Question

Ensembl VEP filtering most_severe keeping Symbol, Feature,Consequence etc.

2

Entering edit mode

10.0 years ago

t2 ▴ 60

Hi all,

What I need to do is filter a file produced using non-stringent Variant Effect Predictor (VEP) settings with one that was produced with more stringent VEP settings.

I've been running VEP locally using the cache option with a pre-built cache with this command on my vcfs:

perl $VEP \
  --cache \
  --dir $VEP_DIR \
  --offline \
  --input_file $input \
  --output_file $output \
  --sift b \
  --polyphen b \
  --regulatory \
  --protein \
  --symbol \
  --ccds \
  --uniprot \
  --check_existing \
  --gmaf \
  --maf_1kg \
  --maf_esp \
  --pubmed

Everything works great and I'm super happy with the documentation. However, I realized after I had run my command on all my exomes that I would most likely get many entries for each particular variant depending on different Ensembl Feature IDs.

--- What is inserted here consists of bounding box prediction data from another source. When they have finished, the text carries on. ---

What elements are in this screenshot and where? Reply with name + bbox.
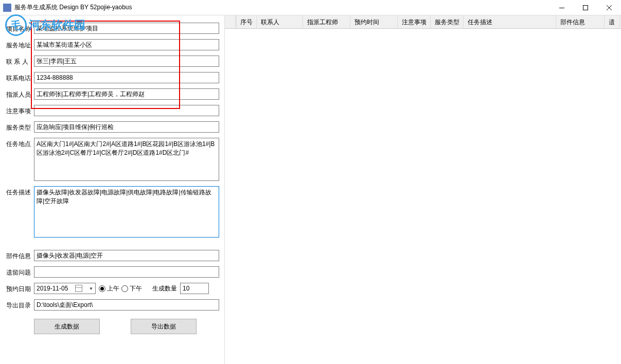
minimize-button[interactable] bbox=[550, 0, 574, 15]
col-notes[interactable]: 注意事项 bbox=[398, 15, 431, 28]
input-gen-qty[interactable] bbox=[180, 283, 209, 294]
generate-button[interactable]: 生成数据 bbox=[34, 319, 100, 334]
calendar-icon bbox=[75, 285, 82, 292]
label-notes: 注意事项 bbox=[6, 105, 34, 116]
label-service-type: 服务类型 bbox=[6, 121, 34, 132]
col-contact[interactable]: 联系人 bbox=[257, 15, 303, 28]
input-notes[interactable] bbox=[34, 105, 219, 116]
app-icon bbox=[3, 4, 11, 12]
date-value: 2019-11-05 bbox=[37, 285, 68, 292]
data-grid[interactable]: 序号 联系人 指派工程师 预约时间 注意事项 服务类型 任务描述 部件信息 遗 bbox=[225, 15, 621, 364]
col-pending[interactable]: 遗 bbox=[605, 15, 620, 28]
input-export-dir[interactable] bbox=[34, 299, 219, 311]
svg-rect-0 bbox=[559, 8, 564, 8]
col-svctype[interactable]: 服务类型 bbox=[431, 15, 464, 28]
label-task-desc: 任务描述 bbox=[6, 186, 34, 197]
label-pending: 遗留问题 bbox=[6, 266, 34, 277]
export-button[interactable]: 导出数据 bbox=[131, 319, 197, 334]
input-phone[interactable] bbox=[34, 72, 219, 83]
maximize-button[interactable] bbox=[574, 0, 597, 15]
radio-am-label: 上午 bbox=[107, 284, 119, 293]
label-assigned: 指派人员 bbox=[6, 88, 34, 99]
col-engineer[interactable]: 指派工程师 bbox=[303, 15, 350, 28]
col-parts[interactable]: 部件信息 bbox=[556, 15, 605, 28]
window-buttons bbox=[550, 0, 621, 15]
grid-panel: 序号 联系人 指派工程师 预约时间 注意事项 服务类型 任务描述 部件信息 遗 bbox=[224, 15, 621, 364]
close-button[interactable] bbox=[597, 0, 621, 15]
input-project-name[interactable] bbox=[34, 23, 219, 34]
label-parts: 部件信息 bbox=[6, 250, 34, 261]
input-service-addr[interactable] bbox=[34, 39, 219, 50]
input-pending[interactable] bbox=[34, 266, 219, 278]
col-seq[interactable]: 序号 bbox=[236, 15, 257, 28]
label-project-name: 项目名称 bbox=[6, 23, 34, 33]
label-appt-date: 预约日期 bbox=[6, 283, 34, 294]
radio-am[interactable]: 上午 bbox=[99, 284, 119, 293]
input-task-desc[interactable]: 摄像头故障|收发器故障|电源故障|供电故障|电路故障|传输链路故障|空开故障 bbox=[34, 186, 219, 238]
svg-rect-1 bbox=[583, 6, 588, 10]
radio-am-dot bbox=[99, 285, 105, 292]
input-service-type[interactable] bbox=[34, 121, 219, 133]
input-parts[interactable] bbox=[34, 250, 219, 261]
form-panel: 项目名称 服务地址 联 系 人 联系电话 指派人员 注意事项 服务类型 bbox=[0, 15, 224, 364]
chevron-down-icon: ▼ bbox=[89, 286, 93, 291]
radio-pm-dot bbox=[121, 285, 128, 292]
titlebar: 服务单生成系统 Design BY 52pojie-yaobus bbox=[0, 0, 621, 15]
label-service-addr: 服务地址 bbox=[6, 39, 34, 50]
input-assigned[interactable] bbox=[34, 88, 219, 100]
grid-header: 序号 联系人 指派工程师 预约时间 注意事项 服务类型 任务描述 部件信息 遗 bbox=[225, 15, 621, 29]
radio-pm[interactable]: 下午 bbox=[121, 284, 142, 293]
input-task-loc[interactable]: A区南大门1#|A区南大门2#|A区道路1#|B区花园1#|B区游泳池1#|B区… bbox=[34, 138, 219, 181]
label-gen-qty: 生成数量 bbox=[152, 284, 177, 293]
label-export-dir: 导出目录 bbox=[6, 299, 34, 310]
col-taskdesc[interactable]: 任务描述 bbox=[464, 15, 556, 28]
input-contact[interactable] bbox=[34, 56, 219, 67]
label-task-loc: 任务地点 bbox=[6, 138, 34, 149]
label-phone: 联系电话 bbox=[6, 72, 34, 83]
grid-rowheader-corner bbox=[225, 15, 236, 28]
col-appt[interactable]: 预约时间 bbox=[350, 15, 398, 28]
window-title: 服务单生成系统 Design BY 52pojie-yaobus bbox=[14, 3, 132, 12]
label-contact: 联 系 人 bbox=[6, 56, 34, 66]
date-picker[interactable]: 2019-11-05 ▼ bbox=[34, 283, 96, 294]
radio-pm-label: 下午 bbox=[130, 284, 142, 293]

VEP has a fix for this, which is to use the --most_severe flag when running the command. That works perfectly, however, some extra flags are disabled when using the --most_severe flag. I would like to retain this extra information (like gene name/symbol Feature,Consequence, etc.) for the variants produced with the --most_severe flag.

perl $VEP \
  --cache \
  --dir $VEP_DIR \
  --offline \
  --input_file $input \
  --output_file $output \
  --regulatory \
  --uniprot \
  --check_existing \
  --gmaf \
  --maf_1kg \
  --maf_esp \
  --most_severe

So now I have two files for each vcf; 1) disabled --most_severe and 2) --most_severe. The 2nd file is basically a subset of the 1st file but with some important missing information.

In the 1st file when there are multiple entries for a variant, most of the fields are the same except the Feature_type field and often the Extra field.

Both produce a tab delimited text file with columns such as this:

#Uploaded_variation    Location    Allele    Gene    Feature    Feature_type    Consequence    cDNA_position    CDS_position    Protein_position    Amino_acids    Codons    Existing_variation    Extra

Is there a way to filter the 1st file with the 2nd file. I think I need to use fields Uploaded_variation and Consequence for matching the 1st file because those are the fields that are unique in the line.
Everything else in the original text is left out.